Vice-présidente de la Région Réunion, Faouzia Aboubacar Ben-Vitry a adressé un courrier au Président Azali Assoumani. Dans ce dernier, l’élue française d’origine comorienne fait appel à l’homme de foi et au sens élevé de la dignité humaine qui qualifie l’actuel chef de l’Etat. Répondant à nos questions, elle affirme réagir par principe et non par aucun acte politique. Interview.
Question : Dans le courrier que vous avez adressé au Président de l'Union des Comores, vous mettez l'accent sur les valeurs humaines notamment la liberté, l'égalité et la fraternité. Qu'est-ce que vous reprochez au régime comorien ?
Faouzia Aboubacar-Ben : Je ne peux en aucun cas m’octroyer la liberté de reprocher des choses à l’État comorien dans la mesure où je n’y vis pas. Ce que j'évoque porte sur l'état de santé de l'ancien président de l'Union des Comores.

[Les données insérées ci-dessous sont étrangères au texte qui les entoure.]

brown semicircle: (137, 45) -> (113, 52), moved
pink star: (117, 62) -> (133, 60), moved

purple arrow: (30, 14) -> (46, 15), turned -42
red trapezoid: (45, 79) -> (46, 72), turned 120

Question : Ces derniers temps le cas de l’ancien Rais Sambi interpelle un grand nombre de personnes soucieux des droits de l'homme. Qu’est ce qui vous a motivé à réagir ?

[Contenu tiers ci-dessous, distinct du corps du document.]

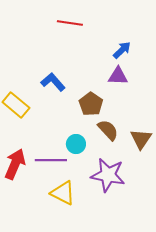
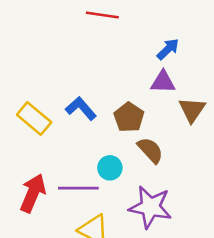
blue L-shape: (53, 82) -> (81, 108), moved
brown triangle: (141, 139) -> (192, 110), moved

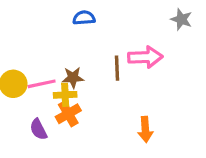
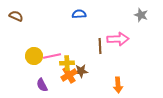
brown star: (73, 78) -> (81, 71), moved
purple semicircle: (38, 129) -> (42, 85), moved

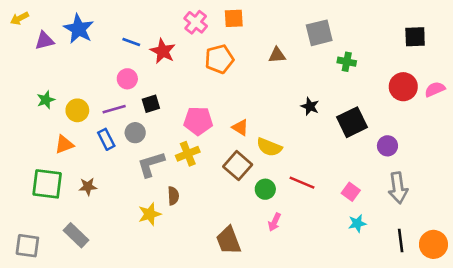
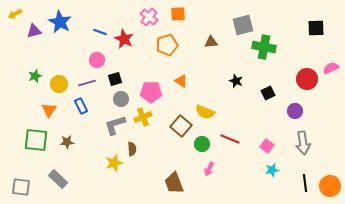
green cross: (347, 62) -> (264, 47), size x1.6
red circle: (403, 87) -> (307, 79), moved
black square: (352, 122) -> (268, 93), size x0.6
orange triangle: (240, 127) -> (181, 81), moved
gray circle: (135, 133) -> (121, 99), moved
orange triangle: (64, 145) -> (49, 110), turned -35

F.A.B : Très sincèrement j’ai comme principe de toujours réagir en fonction de mes croyances et de mes valeurs. Ma seule préoccupation c’est l’état de santé d’Ahmed Abdallah Mohamed Sambi. Comme tout être humain, il dispose du droit à la vie. Comme tout être humain, il dispose du droit au respect de sa dignité. L'élue républicaine que je suis, ne peut fermer les yeux face à une telle situation. Quand une vie humaine est menacée, quand un homme appelle au secours, il est de mon devoir d'intervenir. C’est tout le sens de mon engagement.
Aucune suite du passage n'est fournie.